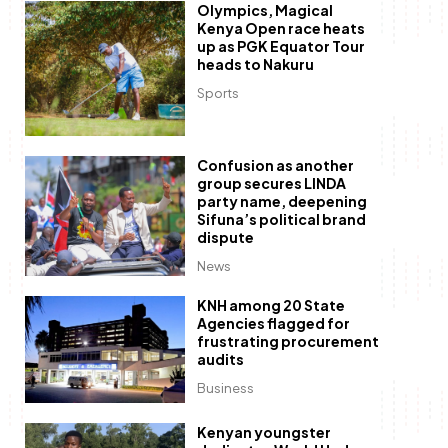
Olympics, Magical
Kenya Open race heats
up as PGK Equator Tour
heads to Nakuru
Sports
Confusion as another
group secures LINDA
party name, deepening
Sifuna’s political brand
dispute
News
KNH among 20 State
Agencies flagged for
frustrating procurement
audits
Business
Kenyan youngster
● ● ● ●
> PROBLEM REQUIREMENTS
Could you restate each record word for word, keeping the pictures out?

> TASK RESULT
Olympics, Magical
Kenya Open race heats
up as PGK Equator Tour
heads to Nakuru
Sports
Confusion as another
group secures LINDA
party name, deepening
Sifuna’s political brand
dispute
News
KNH among 20 State
Agencies flagged for
frustrating procurement
audits
Business
Kenyan youngster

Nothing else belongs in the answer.